The Fairy Tale Effect

Have you ever heard of the Goldilocks Principle?

It’s named after the fairy tale Goldilocks and the Three Bears, in which the porridge is not too hot, not too cold, but just right. It’s become an ideology for something that needs to sit between extremes. It’s used in many fields, but most famously in astronomy: the Goldilocks Zone is the ideal orbiting region for a planet, one that allows water to remain liquid. That’s where Earth is and where NASA, in distant star systems, is looking for exoplanets that could host life.

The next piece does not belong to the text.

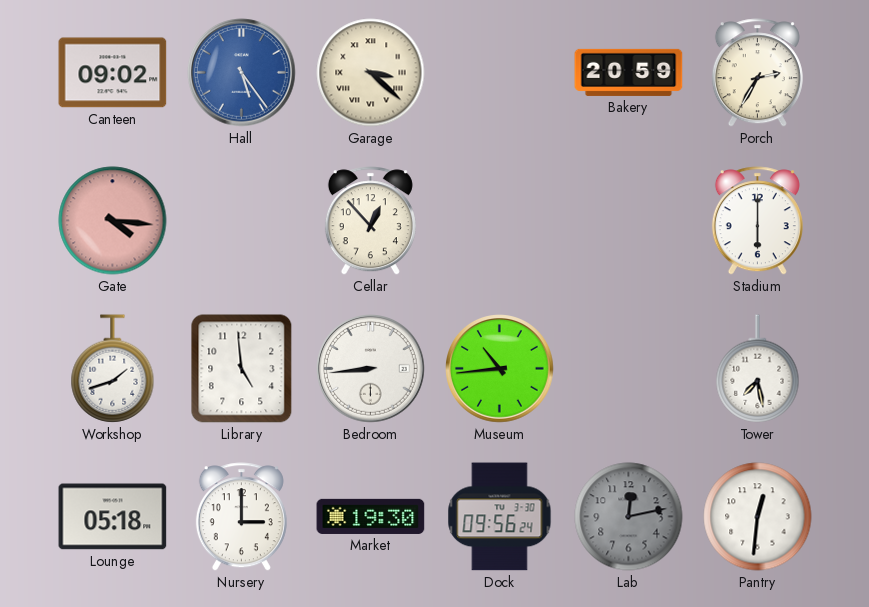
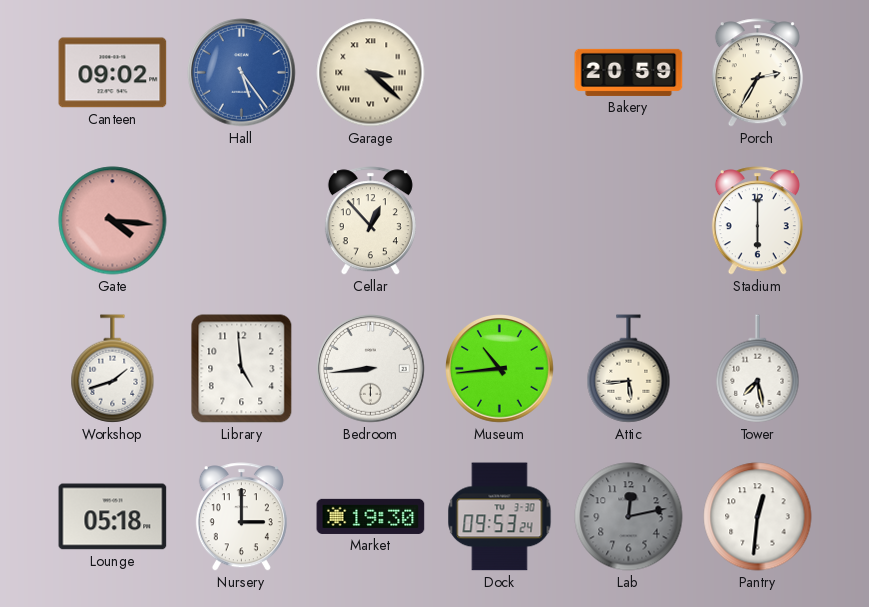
Attic: none -> 5:44
Dock: 09:56 -> 09:53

The Goldilocks Principle is one of many effects, laws and disorders named after stuff from children’s books. There’s something about the simpleness of a bedtime story that fascinates academics the world over. Who gets more ‘likes’? No doubt, Lewis Carroll’s Alice in Wonderland. It has inspired at least four of these things.

The first one has the most obvious name, but it’s a very peculiar condition. It’s called the Alice in Wonderland Syndrome and it’s a neurological disturbance that messes with the perception of size. Objects may seem exaggeratedly big or impossibly tiny, as if you drank one of Alice’s potions that made her bigger or smaller. But this is no benign trip, as it is accompanied by strong migraines, high fever and nasty hallucinations.

The Cheshire Cat effect also has to do with perception, but it’s not a condition: it’s a strange quirk of binocular vision wherein you will see a person magically disappear, just like the infamous grinning cat, while one of your eyes is pointed straight at them. You can experience this yourself with the help of a friend, a small mirror and a white wall, following the instructions in this very clear, if a little slow, science project video.

There are many forms of psychotherapy, each one following a different school. Some believe that they all produce the same results, regardless of procedural differences. This controversial hypothesis is called the Dodo Bird Verdict, after the running competition organized by the Dodo in the book, in which there are no losers: “Everybody has won and all must have prizes”.

Biologists also have borrowed from Alice. The very intriguing Red Queen hypothesis is an evolutionary scenario in which two competing species (such as prey/predator or parasite/host) both keep adapting at full pace to each other’s mutations, in an evolutionary arms race. The passage it refers to is actually from Through the Looking Glass, in which Alice and the Red Queen furiously run but do not progress an inch, and the latter remarks: “It takes all the running you can do, to keep in the same place”.

It’s not surprising that psychology has such a fondness for Alice: even if the main underlying theme of the book is math (Carroll was a math teacher in Oxford), the mind-related matters are much more readily apparent. The characters in Alice are so riddled with disorders that, put together, they summon practically every demon in the psychological bestiary: Alice is violently schizophrenic, the Red Queen is bipolar, the Mad Hatter has the more rare adult form of Attention deficit hyperactivity disorder (ADHD), and the White Rabbit exhibits severe anxiety and possibly some form of Obsessive-compulsive disorder (OCD). Some believe that the novel itself is a description of the reality and dynamics of Borderline personality disorder, from which Lewis Carroll is thought to have suffered.

I don’t want to go among mad people, Alice remarked.

Oh, you can’t help that, said the Cat. We’re all mad here. I’m mad. You’re mad.